When he lost a grandson and former son-in-law in an automobile accident during Hurricane Frances in 2004, Bowden insisted it was no time to question God, but instead, to deepen his trust that there is an ultimate plan to all things. He urges his players towards sportsmanship, prayer, and charitable involvement–and he practices these things himself. In fact, in 2004, the Fellowship of Christian Athletes established the Bobby Bowden Award to honor one college athlete who stands out as a prime example of someone living his or her faith and principles. Bowden’s career may be ending, but his faith is–and has always been–in something much bigger and more lasting than even college football.
Tips from the Great Ones
In a career as storied and celebrated at Bobby Bowden’s, there is much cause for celebrating one’s own success. But Bowden has always kept a much more humble perspective, infusing his interviews with his famous self-deprecating humor and crediting his opportunities and success to God. The Great ones like Bobby Bowden understand that career accomplishments are not the ultimate measure of a person. Instead, they understand that a life lived with belief is a life of purpose and direction.
What do you believe? What tenets dictate your decisions, your attitude, your outlook on life? What standards do you hold for yourself, and how do you live them out? Take ten minutes today to write down an answer to these questions.

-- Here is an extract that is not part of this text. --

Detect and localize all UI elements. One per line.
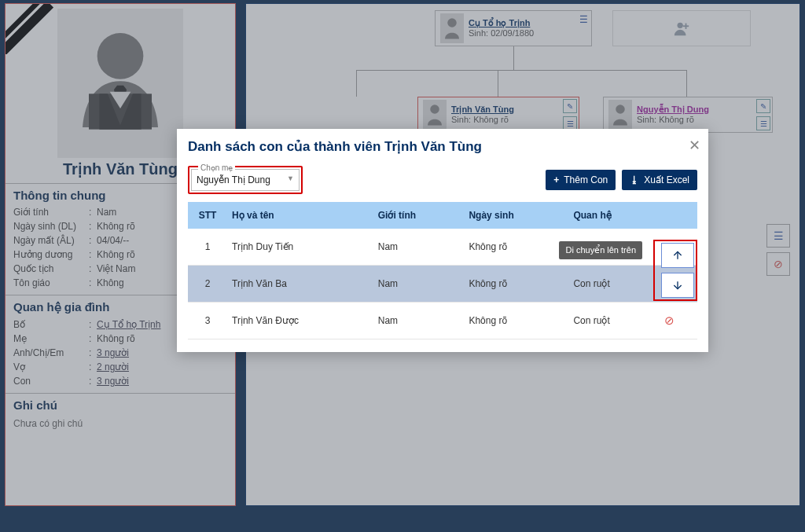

The more clearly you understand your beliefs, the more active a part they can play in your life. If you do not already have one, find a way to incorporate these beliefs into your every day routine. Whether it is a prayer to start your day during your morning commute or a few minutes of mediation before bed, see if you can carve out a short block at the same time each day to reflect on your beliefs and re-center yourself.
Greatness believes that there is a way of living that looks to a higher power for guidance, and finds strength in the practice of this faith. In short, the truly great believe in something Greater.